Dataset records
━━━━━━━━━━━━━━━━━━━━━━━━━━━━━━
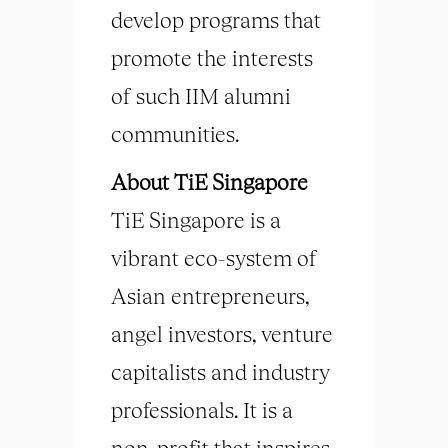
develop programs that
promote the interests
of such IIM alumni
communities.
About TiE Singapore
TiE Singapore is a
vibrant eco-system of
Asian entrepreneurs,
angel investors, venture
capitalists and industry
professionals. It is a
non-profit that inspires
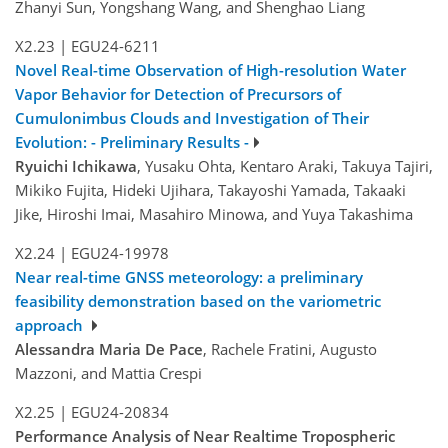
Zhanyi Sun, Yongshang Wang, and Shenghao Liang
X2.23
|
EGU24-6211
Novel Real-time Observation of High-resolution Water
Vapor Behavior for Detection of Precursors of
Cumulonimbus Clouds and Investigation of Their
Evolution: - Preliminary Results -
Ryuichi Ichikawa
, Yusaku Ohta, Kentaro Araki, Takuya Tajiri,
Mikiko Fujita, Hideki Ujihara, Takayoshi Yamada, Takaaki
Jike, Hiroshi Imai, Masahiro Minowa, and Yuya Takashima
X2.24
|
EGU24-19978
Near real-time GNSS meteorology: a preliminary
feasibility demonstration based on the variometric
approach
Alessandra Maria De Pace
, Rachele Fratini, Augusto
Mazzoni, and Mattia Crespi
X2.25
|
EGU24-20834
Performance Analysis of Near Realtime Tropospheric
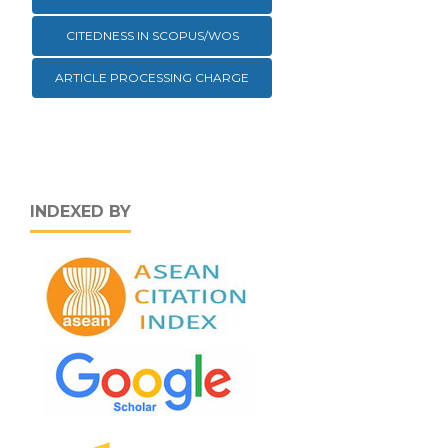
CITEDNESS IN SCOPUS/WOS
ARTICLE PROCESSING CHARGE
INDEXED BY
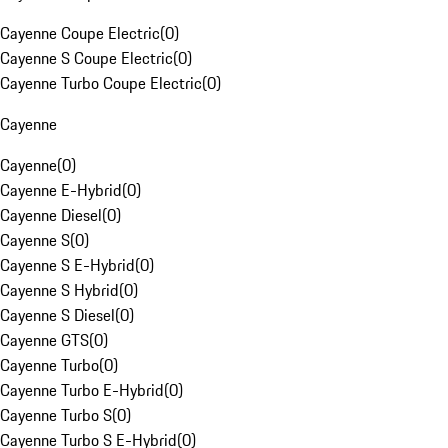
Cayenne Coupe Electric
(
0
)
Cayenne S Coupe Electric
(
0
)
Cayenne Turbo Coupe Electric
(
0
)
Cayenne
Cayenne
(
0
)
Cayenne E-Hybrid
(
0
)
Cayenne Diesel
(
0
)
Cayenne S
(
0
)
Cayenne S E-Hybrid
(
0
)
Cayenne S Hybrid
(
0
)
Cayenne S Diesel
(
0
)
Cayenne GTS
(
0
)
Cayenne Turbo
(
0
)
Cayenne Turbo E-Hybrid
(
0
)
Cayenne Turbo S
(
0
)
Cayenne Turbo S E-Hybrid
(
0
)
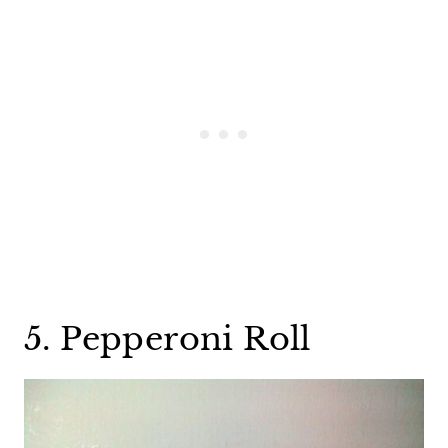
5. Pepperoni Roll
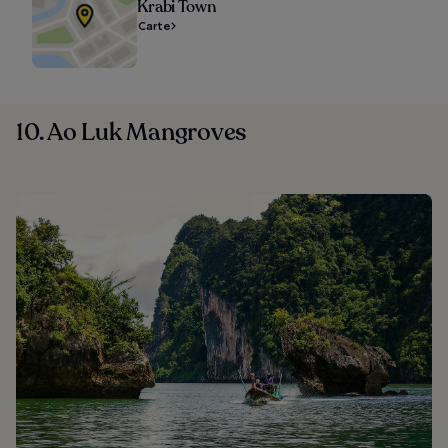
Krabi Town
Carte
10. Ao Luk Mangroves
━━━━━━━━━━━━━━━━━━━━━━━━━━━━━━
# What is expected
Look through the data above. Find each line with the string "Near" and copy it.

# Solution to the exercise
Near real-time GNSS meteorology: a preliminary
Performance Analysis of Near Realtime Tropospheric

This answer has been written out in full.